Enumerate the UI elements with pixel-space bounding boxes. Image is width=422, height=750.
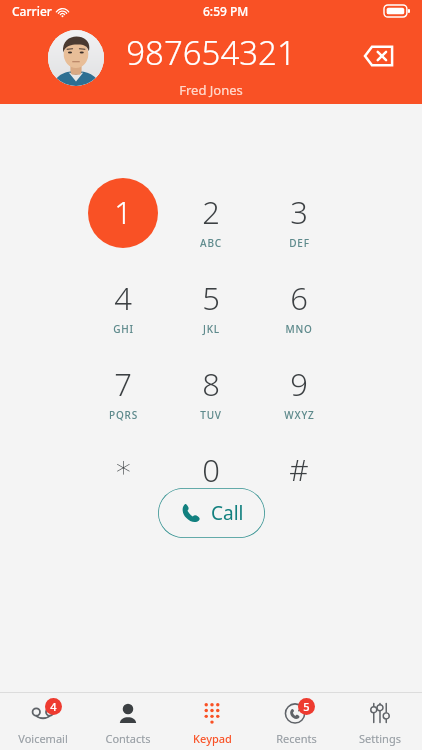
staticText: Keypad	[193, 731, 232, 746]
staticText: Contacts	[105, 731, 151, 746]
staticText: 987654321	[126, 30, 296, 75]
staticText: 1	[114, 191, 132, 233]
staticText: 4	[114, 277, 132, 319]
staticText: Fred Jones	[179, 81, 243, 99]
staticText: 0	[202, 449, 220, 491]
staticText: 3	[290, 191, 308, 233]
staticText: Recents	[276, 731, 317, 746]
staticText: MNO	[285, 322, 313, 336]
button[interactable]: Call	[158, 488, 265, 538]
button[interactable]: 3	[255, 178, 343, 262]
button[interactable]: ∗	[79, 436, 167, 520]
staticText: Settings	[359, 731, 401, 746]
button[interactable]: Contacts	[85, 693, 170, 750]
button[interactable]: #	[255, 436, 343, 520]
staticText: 4	[50, 699, 57, 714]
staticText: TUV	[200, 408, 222, 422]
staticText: ABC	[200, 236, 222, 250]
staticText: JKL	[203, 322, 220, 336]
staticText: Voicemail	[18, 731, 68, 746]
button[interactable]: 1	[79, 178, 167, 262]
staticText: 8	[202, 363, 220, 405]
button[interactable]: Keypad	[170, 693, 254, 750]
staticText: WXYZ	[284, 408, 315, 422]
staticText: DEF	[289, 236, 310, 250]
button[interactable]: 6	[255, 264, 343, 348]
staticText: 5	[303, 699, 310, 714]
button[interactable]: 2	[167, 178, 255, 262]
button[interactable]: Settings	[338, 693, 422, 750]
button[interactable]: 4	[0, 693, 85, 750]
staticText: 6:59 PM	[203, 3, 249, 19]
staticText: 5	[202, 277, 220, 319]
staticText: ∗	[114, 449, 133, 484]
button[interactable]: Backspace	[356, 34, 400, 78]
button[interactable]: 4	[79, 264, 167, 348]
button[interactable]: 0	[167, 436, 255, 520]
staticText: Call	[211, 500, 244, 526]
button[interactable]: 5	[254, 693, 338, 750]
staticText: 9	[290, 363, 308, 405]
staticText: 2	[202, 191, 220, 233]
staticText: PQRS	[109, 408, 138, 422]
button[interactable]: 8	[167, 350, 255, 434]
button[interactable]: 9	[255, 350, 343, 434]
staticText: 6	[290, 277, 308, 319]
button[interactable]: 5	[167, 264, 255, 348]
staticText: Carrier	[12, 3, 52, 19]
staticText: 7	[114, 363, 132, 405]
staticText: GHI	[113, 322, 134, 336]
staticText: #	[289, 449, 309, 490]
button[interactable]: 7	[79, 350, 167, 434]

#### AIM OF THE EXERCISE:
For each line in the data that holds the word "Call", copy the line.

#### OUTPUT FOR THIS TASK:
button[interactable]: Call	[158, 488, 265, 538]
staticText: Call	[211, 500, 244, 526]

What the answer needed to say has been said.